“It is so important for young students to volunteer their time and run for public positions since it helps develop not only leadership skills, but gives tremendous networking opportunities,” Tristan Lamonica, Council for Emerging Leaders in Aquaculture.
By Samantha McLeod
Aquaculture in Canada today generates $5.16 billion in economic activity and employs over 25,000 people. As one of the fastest growing food sectors in the world, the industry in Canada has a younger-than-average domestic workforce with two-thirds of all employees under the age of 35. Our new series, Aquaculture Ambassador, is about 14 Canadians who have come together to showcase the growing presence of young people in the sustainable future of farming the oceans. In this segment, we talk to Tristan Lamonica, Université d’Ottawa | University of Ottawa, Teaching Assistant | Senate Member | Council on Undergraduate Studies | Research |
Tell us a little bit about yourself?
I am a Masters student at the University of Ottawa in Communication and currently researching AI. While I have jumped across many different career paths over the years, the passion I have to the particular field of data science, technology and artificial intelligence has been engrained in me ever since I was young.
My current job in Data Science at the Parliament of Canada has allowed me to work with the brightest individuals in the field and has made me realize my research interests are scalable to new opportunities.
It is so important for young students to volunteer their time and run for public positions since it helps develop not only leadership skills, but gives tremendous networking opportunities. Before joining the Parliament of Canada, I started off serving the students at the University of Ottawa by being elected to the Senate, Council of Undergraduate Studies and Executive Committee. I took these skills I learned with holding a public position – and brought it to the workplace where I now felt comfortable to dive into a field I was truly passionate about. From all the personal growth that these positions have brought me, I was able to create my own passion project GeminiAI, which is an investment fund specializing with artificial intelligence in the blockchain industry.
What drew you to aquaculture?
The immense opportunity in Aquaculture for new technological implementations is what drew me in. The fact that people are particularly interested in traceability of their seafood, and that combined with my experience with blockchain is a perfect fit.
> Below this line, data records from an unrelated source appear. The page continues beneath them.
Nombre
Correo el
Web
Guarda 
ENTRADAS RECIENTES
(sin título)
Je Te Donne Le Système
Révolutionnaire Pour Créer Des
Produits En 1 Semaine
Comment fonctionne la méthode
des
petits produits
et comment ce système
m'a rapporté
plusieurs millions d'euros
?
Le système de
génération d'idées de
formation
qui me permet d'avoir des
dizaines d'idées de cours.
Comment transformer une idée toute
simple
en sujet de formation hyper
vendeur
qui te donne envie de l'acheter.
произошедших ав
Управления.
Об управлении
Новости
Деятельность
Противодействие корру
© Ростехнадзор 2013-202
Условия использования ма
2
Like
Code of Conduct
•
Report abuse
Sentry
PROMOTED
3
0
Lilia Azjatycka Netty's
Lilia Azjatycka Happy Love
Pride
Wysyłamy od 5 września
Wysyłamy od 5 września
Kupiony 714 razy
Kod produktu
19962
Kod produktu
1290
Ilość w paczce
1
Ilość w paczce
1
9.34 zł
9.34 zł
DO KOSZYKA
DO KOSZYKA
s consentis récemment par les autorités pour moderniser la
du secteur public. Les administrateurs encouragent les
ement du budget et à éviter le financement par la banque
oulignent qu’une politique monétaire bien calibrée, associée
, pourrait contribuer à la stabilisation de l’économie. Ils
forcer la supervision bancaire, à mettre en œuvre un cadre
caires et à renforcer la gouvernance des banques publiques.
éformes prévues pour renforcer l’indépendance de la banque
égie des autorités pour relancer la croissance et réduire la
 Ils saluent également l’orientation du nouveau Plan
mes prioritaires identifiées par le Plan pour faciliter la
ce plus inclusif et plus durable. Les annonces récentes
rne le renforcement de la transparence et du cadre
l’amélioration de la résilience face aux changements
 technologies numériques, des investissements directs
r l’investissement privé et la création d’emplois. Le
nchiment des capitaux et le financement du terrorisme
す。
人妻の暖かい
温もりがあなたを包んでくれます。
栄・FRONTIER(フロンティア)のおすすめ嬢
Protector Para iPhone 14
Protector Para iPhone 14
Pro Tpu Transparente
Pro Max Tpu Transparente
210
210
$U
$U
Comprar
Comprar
Additionally, opening the table to people outside the industry can be a great tool to bring interesting perspectives.
What’s your average day in aquaculture like?
I do not have any experience in the actual aquaculture sector…yet.
How do you plan to change the current narrative about aquaculture, in particular salmon farming in Canada, from conflict to conversations about sustainability?
I am very new to the field, so it would be premature to a state my plans, but I believe the next question answers what I am working on.
What is the single biggest project you are working on now?
I am currently interested in implementing traceability in aquaculture – and help innovation thrive in the field by organizing case competitions that increase participation and bring new ideas to the table.